It states that "from ether have come all things, and to it all will return; that the images of all things are indelibly impressed upon it; and that it is the store-house of the germs or of the remains of all visible forms, and even ideas. It appears as if this case strangely corroborates our assertion that whatever discoveries may be made in our days will be found to have been anticipated by many thousand years by our 'simple-minded ancestors.' "—(Isis Unveiled.)

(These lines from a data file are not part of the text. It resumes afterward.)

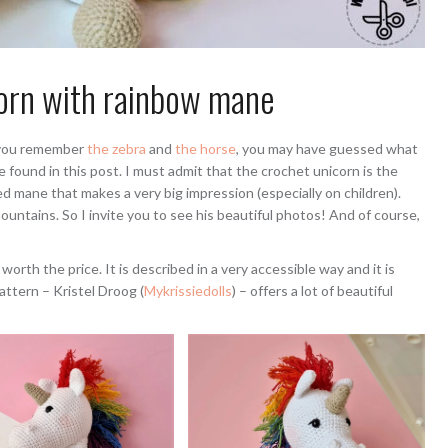
orn with rainbow mane
If you remember
the zebra
and
the horse
, you may have guessed what
e found in this post. I must admit that the crochet unicorn is the
d mane that makes a very big impression (especially on children).
untains. So I invite you to see his beautiful photos! And of course,
 worth the price. It is described in a very accessible way and it is
attern – Kristel Droog (
Mykrissiedolls
) – offers a lot of beautiful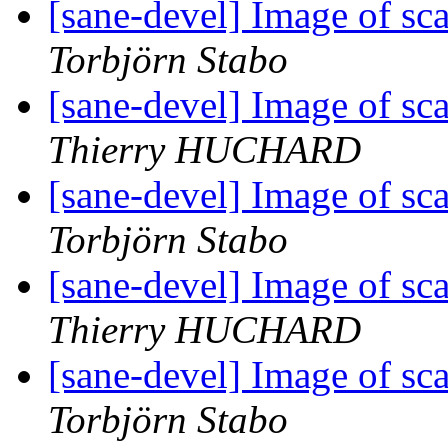
[sane-devel] Image of sc
Torbjörn Stabo
[sane-devel] Image of sc
Thierry HUCHARD
[sane-devel] Image of sc
Torbjörn Stabo
[sane-devel] Image of sc
Thierry HUCHARD
[sane-devel] Image of sc
Torbjörn Stabo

Whence came the four elements and the malachim of the Hebrews? They have been made to merge, by a theological sleight-of-hand on the part of the Rabbins and the later Fathers of the Church into Jehovah, but their origin is identical with that of the Cosmic gods of all other nations. Their symbols, whether born on the shores of the Oxus, on the burning sands of Upper Egypt, or in the wild forests, weird and glacial, which cover the slopes and peaks of the sacred snowy mountains of Thessaly, or again, in the pampas of America, their symbols, we repeat, when traced to their source, are ever one and the same. Whether Egyptian or Pelasgian, Aryan or Semitic, the genius loci, the local god, embraced in its unity all nature; but not especially the four elements any more than one of their creations, such as trees, rivers, mounts or stars. The genius loci― a very late after-thought of the last sub-races of the Fifth Root-race, when the primitive and grandiose meaning had become nearly lost was ever the representative in his accumulated titles of all his colleagues. It was the god of fire, symbolised by thunder, as Jove or Agni; the god of water, symbolised by the fluvial bull or some sacred river or fountain, as Varuna, Neptune, etc.; the god of air, manifesting, in the hurricane and tempest, as Vayu and Indra; and the god or spirit.